On July 18, just two days before the Colorado attack, a man reportedly disguised in a wig and posing as an American tourist in the Black Sea resort town of Burgas, Bulgaria, detonated an improvised explosive device hidden in his backpack as a group of Israeli tourists boarded a bus bound for their hotel. The blast killed five Israelis and the Bulgarian bus driver and wounded dozens more. It is unclear if the incident was an intentional suicide attack; the device could have detonated prematurely as the man placed it on the bus. In any case, the tourists clearly were the intended targets.
The Burgas attacker has not yet been identified. Based on his profile, there is some speculation that he could have been a grassroots jihadist. However, it is also possible that he was acting on behalf of Iran and that this attack was merely the latest installment in the ongoing covert war between Iran and Israel
While these two attacks occurred on different continents and were committed by people with different motivations and objectives, they nonetheless have one thing in common: They were directed against what are referred to in security parlance as "soft" targets, or targets that do not have much security. Soft targets are much easier to attack than hard targets, which deter attacks by maintaining a comparatively strong security presence. 

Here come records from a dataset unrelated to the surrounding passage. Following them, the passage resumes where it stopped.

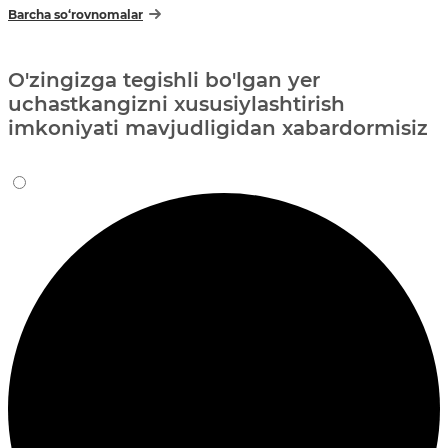
Barcha so‘rovnomalar
O'zingizga tegishli bo'lgan yer
uchastkangizni xususiylashtirish
imkoniyati mavjudligidan xabardormisiz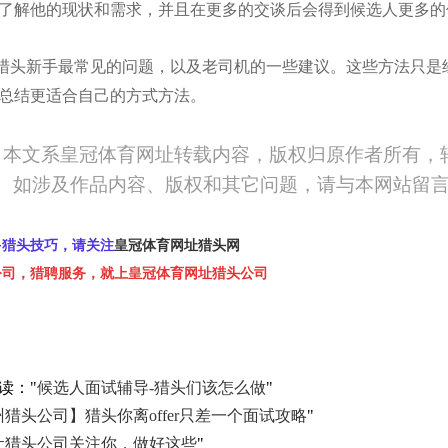
了解他的现状和需求，并且在更多的交谈后会得到候选人更多的
猎头新手最常见的问题，以及老司机的一些建议。这些方法只是
总结更适合自己的方式方法。
：本文系皇冠体育网址转载内容，版权归原作者所有，
。如涉及作品内容、版权和其它问题，请与本网站留
多猎头技巧，请关注
皇冠体育网址猎头网
公司，猎聘服务，就上皇冠体育网址猎头公司
读："
候选人面试辅导-猎头们该怎么做
"
州猎头公司】猎头你离offer只差一个面试攻略
"
让猎头公司关注你，做好这些
"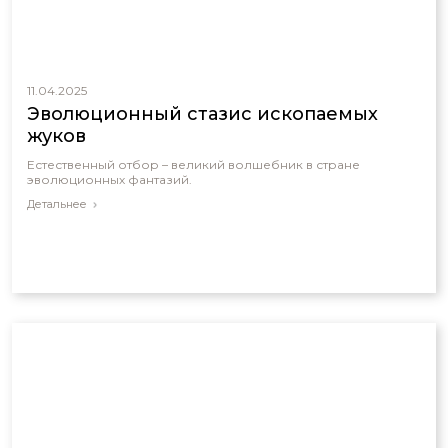
11.04.2025
Эволюционный стазис ископаемых
жуков
Естественный отбор – великий волшебник в стране
эволюционных фантазий.
Детальнее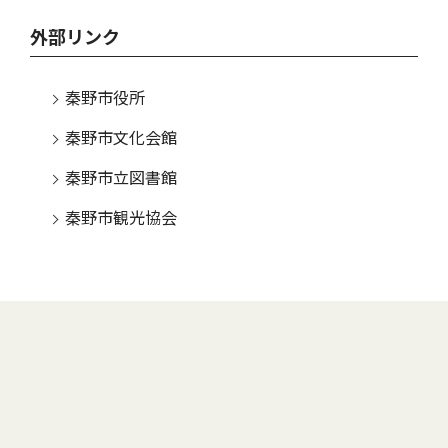
外部リンク
秦野市役所
秦野市文化会館
秦野市立図書館
秦野市観光協会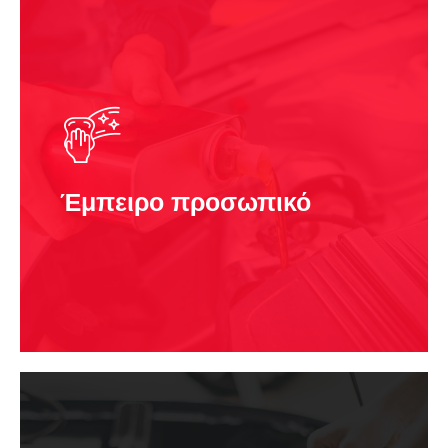
Έμπειρο προσωπικό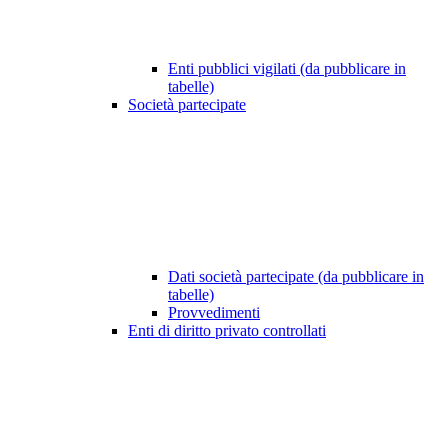
Enti pubblici vigilati (da pubblicare in
tabelle)
Società partecipate
Dati società partecipate (da pubblicare in
tabelle)
Provvedimenti
Enti di diritto privato controllati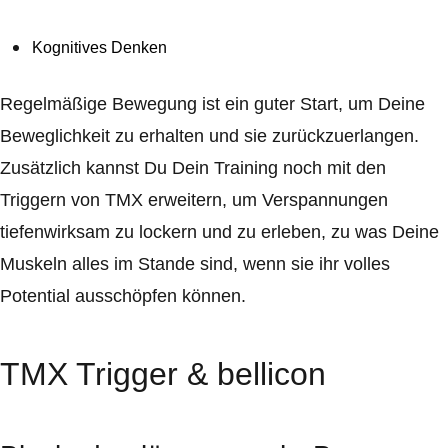
Kognitives Denken
Regelmäßige Bewegung ist ein guter Start, um Deine
Beweglichkeit zu erhalten und sie zurückzuerlangen.
Zusätzlich kannst Du Dein Training noch mit den
Triggern von TMX erweitern, um Verspannungen
tiefenwirksam zu lockern und zu erleben, zu was Deine
Muskeln alles im Stande sind, wenn sie ihr volles
Potential ausschöpfen können.
TMX Trigger & bellicon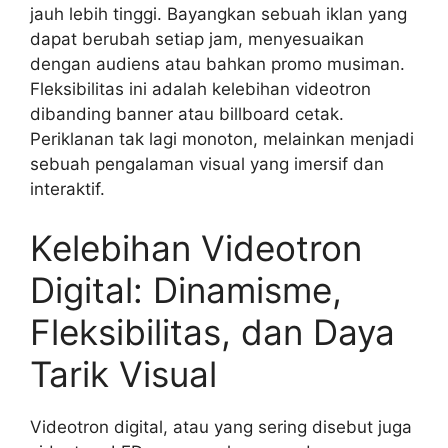
jauh lebih tinggi. Bayangkan sebuah iklan yang
dapat berubah setiap jam, menyesuaikan
dengan audiens atau bahkan promo musiman.
Fleksibilitas ini adalah kelebihan videotron
dibanding banner atau billboard cetak.
Periklanan tak lagi monoton, melainkan menjadi
sebuah pengalaman visual yang imersif dan
interaktif.
Kelebihan Videotron
Digital: Dinamisme,
Fleksibilitas, dan Daya
Tarik Visual
Videotron digital, atau yang sering disebut juga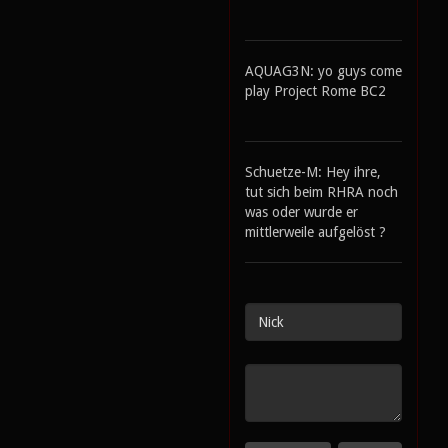
AQUAG3N: yo guys come
play Project Rome BC2
Schuetze-M: Hey ihre,
tut sich beim RHRA noch
was oder wurde er
mittlerweile aufgelöst ?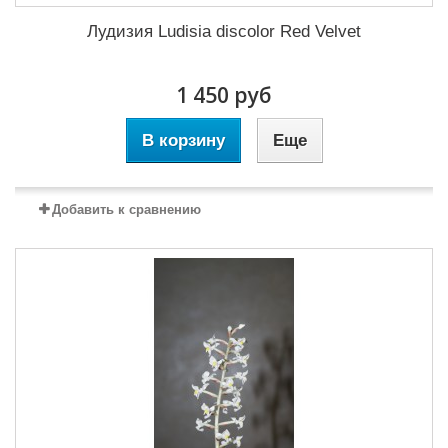
Лудизия Ludisia discolor Red Velvet
1 450 руб
В корзину
Еще
Добавить к сравнению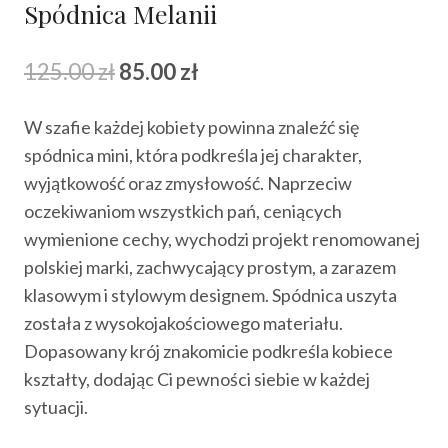
Spódnica Melanii
Pierwotna
Aktualna
125.00
zł
85.00
zł
cena
cena
W szafie każdej kobiety powinna znaleźć się
wynosiła:
wynosi:
spódnica mini, która podkreśla jej charakter,
125.00 zł.
85.00 zł.
wyjątkowość oraz zmysłowość. Naprzeciw
oczekiwaniom wszystkich pań, ceniących
wymienione cechy, wychodzi projekt renomowanej
polskiej marki, zachwycający prostym, a zarazem
klasowym i stylowym designem. Spódnica uszyta
została z wysokojakościowego materiału.
Dopasowany krój znakomicie podkreśla kobiece
kształty, dodając Ci pewności siebie w każdej
sytuacji.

Evolution of Targets and Tactics

In the 1960s, the beginning of the modern terrorism era, there were few hard targets. In the 1970s, the American radical leftist Weather Underground Organization was able to conduct successful bombing attacks against the U.S. Capitol, the Pentagon and the State Department buildings -- the very heart of the U.S. government. At the same time commercial airliners were easy targets for political dissidents, terrorists and criminal hijackers.
Nongovernmental organizations were also seen as soft targets. The Black September Organization conducted an operation targeting Israeli athletes at the 1972 Olympic Games, and Ilich Ramirez Sanchez, known as Carlos the Jackal, and his compatriots seized the OPEC headquarters in Vienna in December 1975.

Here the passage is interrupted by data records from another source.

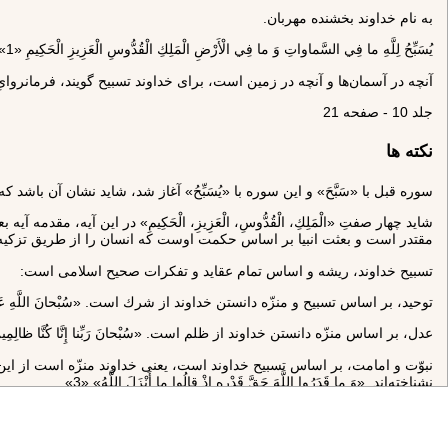
به نام خداوند بخشنده مهربان.
يُسَبِّحُ لِلَّهِ ما فِي السَّماواتِ وَ ما فِي الْأَرْضِ الْمَلِكِ الْقُدُّوسِ الْعَزِيزِ الْحَكِيمِ «1»
آنچه در آسمان‌ها و آنچه در زمين است، براى خداوند تسبيح گويند، فرمانرواى
جلد 10 - صفحه 21
نکته ها
سوره قبل با «سَبَّحَ» و اين سوره با «يُسَبِّحُ» آغاز شد، شايد نشان آن باشد 
شايد چهار صفتِ‌ «الْمَلِكِ‌، الْقُدُّوسِ‌، الْعَزِيزِ، الْحَكِيمِ» در اين آيه، مقدم
مقتدر است و بعثت انبيا بر اساس حكمت اوست كه انسان را از طريق تزكيه
تسبيح خداوند، ريشه و اساس تمام عقايد و تفكرات صحيح اسلامى است:
توحيد، بر اساس تسبيح و منزّه دانستن خداوند از شرك است. «سُبْحانَ اللَّهِ عَمَّا 
عدل، بر اساس منزّه دانستن خداوند از ظلم است. «سُبْحانَ رَبِّنا إِنَّا كُنَّا ظالِمِينَ
نبوّت و امامت، بر اساس تسبيح خداوند است، يعنى خداوند منزّه است از اين 
نشناخته‌اند. «وَ ما قَدَرُوا اللَّهَ حَقَّ قَدْرِهِ إِذْ قالُوا ما أَنْزَلَ اللَّهُ» «3»
معاد، بر اساس تسبيح خداوند و منزّه دانستن او از كار عبث و بيهوده و باطل است. «رَبَّنا ما خَلَقْتَ هذا باطِلًا سُبْحانَكَ» «4»، «أَ فَحَسِب
آرى، اگر انسان خداوند را از هر عيب و نقص مبرّا دانست، عاشق و بنده‌ى او 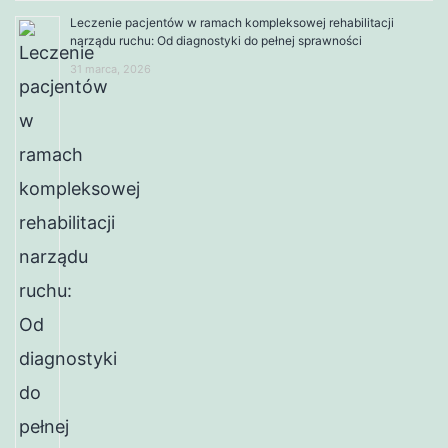
Leczenie pacjentów w ramach kompleksowej rehabilitacji
narządu ruchu: Od diagnostyki do pełnej sprawności
31 marca, 2026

Embassies did not fare much better. During the 1970s, militant groups seized control of embassies in several cities, including Stockholm, The Hague, Khartoum and Kuala Lumpur. The 1970s concluded with the seizure of the U.S. Embassy in Tehran and the storming and destruction of the U.S. Embassy in Islamabad. The 1980s saw major attacks against U.S. diplomatic posts in Beirut (twice) and Kuwait.
Just as the Weather Underground Organization attacks prompted security improvements at the U.S. government buildings they had targeted, the attacks against U.S. and other embassies prompted increased security at their diplomatic missions. However, this turned into a long process. The cost of providing security for diplomatic posts strained already meager foreign affairs budgets. For most countries, including the United States, security was not increased at all diplomatic missions. Rather, security was improved in accordance with a threat matrix that assessed the risk levels at various missions. Those deemed more at risk received funding before those deemed less at risk.

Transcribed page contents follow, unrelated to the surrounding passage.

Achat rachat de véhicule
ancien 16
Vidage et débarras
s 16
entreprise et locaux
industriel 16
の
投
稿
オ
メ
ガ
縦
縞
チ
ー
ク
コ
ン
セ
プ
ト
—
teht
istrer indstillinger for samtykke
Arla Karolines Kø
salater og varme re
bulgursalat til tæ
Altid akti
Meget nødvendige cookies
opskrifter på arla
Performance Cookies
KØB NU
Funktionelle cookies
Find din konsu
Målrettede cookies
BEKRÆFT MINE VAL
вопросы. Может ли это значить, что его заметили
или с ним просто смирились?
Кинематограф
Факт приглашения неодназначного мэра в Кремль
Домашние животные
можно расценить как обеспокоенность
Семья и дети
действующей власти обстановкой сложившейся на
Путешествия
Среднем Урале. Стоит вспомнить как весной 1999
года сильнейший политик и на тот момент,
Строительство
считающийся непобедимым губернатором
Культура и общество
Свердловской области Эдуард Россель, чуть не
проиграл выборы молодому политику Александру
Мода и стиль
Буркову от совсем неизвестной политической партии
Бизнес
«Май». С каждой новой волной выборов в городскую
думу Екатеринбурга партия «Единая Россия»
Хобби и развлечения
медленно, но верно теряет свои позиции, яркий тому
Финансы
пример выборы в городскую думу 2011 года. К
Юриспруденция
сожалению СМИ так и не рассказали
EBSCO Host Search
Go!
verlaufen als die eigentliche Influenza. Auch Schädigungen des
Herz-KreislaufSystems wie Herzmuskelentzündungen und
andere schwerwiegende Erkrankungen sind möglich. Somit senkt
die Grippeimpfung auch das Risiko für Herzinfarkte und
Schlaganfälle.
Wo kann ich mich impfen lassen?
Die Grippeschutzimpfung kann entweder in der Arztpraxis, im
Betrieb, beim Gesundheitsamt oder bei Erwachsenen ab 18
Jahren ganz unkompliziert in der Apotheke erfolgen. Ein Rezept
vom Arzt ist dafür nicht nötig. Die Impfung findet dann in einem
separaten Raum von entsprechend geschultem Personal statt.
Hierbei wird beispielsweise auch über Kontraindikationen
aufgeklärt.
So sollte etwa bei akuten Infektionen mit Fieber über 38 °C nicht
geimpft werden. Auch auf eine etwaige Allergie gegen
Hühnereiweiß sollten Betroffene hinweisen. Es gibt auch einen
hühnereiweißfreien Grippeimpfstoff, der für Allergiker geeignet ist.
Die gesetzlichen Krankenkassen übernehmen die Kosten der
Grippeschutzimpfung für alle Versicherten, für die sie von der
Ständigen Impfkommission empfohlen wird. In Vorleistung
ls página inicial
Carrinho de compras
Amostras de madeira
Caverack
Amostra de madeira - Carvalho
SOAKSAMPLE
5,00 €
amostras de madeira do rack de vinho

In some cases, this approach has worked well for the United States. For example, despite the persistent jihadist threat in Yemen, the new embassy compound in Sanaa, which was completed in the early 1990s and constructed to the strict security specifications laid out by the Inman Commission in 1985, has proved to be a very difficult target to attack. However, as embassies became more difficult to attack, militants turned to easier targets. Often this has involved targeting diplomats outside the secure embassy compound, as was the case in the 2002 assassination of U.S. diplomat Laurence Foley in Amman, Jordan, and the April 2010 failed suicide bombing attack against the motorcade carrying the British ambassador to Yemen.
Transnational groups also changed regions to find softer embassy targets. This shift was evident in August 1998, when al Qaeda attacked U.S. embassies in Nairobi, Kenya, and Dar es Salaam, Tanzania. Similarly, during the 1991 Gulf War, Iraqi agents attempted to conduct terrorist attacks against U.S. diplomatic facilities in Manila, Jakarta, Bangkok and Beijing -- far from the Middle East. The February 2012 attack against an Israeli Embassy employee in New Delhi is an example of both changing the region and targeting an employee away from the security of the embassy.
There was a similar trend with airliners, which initially were very vulnerable to attack. After many high-profile hijackings, such as that of TWA Flight 847, airliner security, particularly in the West, was increased. But as security was increased in one place, hijackers began to shift operations to places where security was less robust, such as Bangkok or Karachi. And as security was improved globally and hijackings became more difficult in the 1980s, attackers shifted their tactics and began using improvised explosive devices against airliners.
In response to security measures implemented after bombing attacks in the 1980s, attackers underwent yet another paradigm shift. In December 1994, Philippine Airlines Flight 434 was attacked with an improvised explosive device that had been carried onto the aircraft in separate components, assembled in the plane's restroom and left on board when the attacker left at an intermediate stop on a multiple city flight. This attack was a dry run for a plan against multiple airlines called Operation Bojinka. The operational mastermind of Bojinka, Khalid Sheikh Mohammed, would later plan the 9/11 attacks on the United States.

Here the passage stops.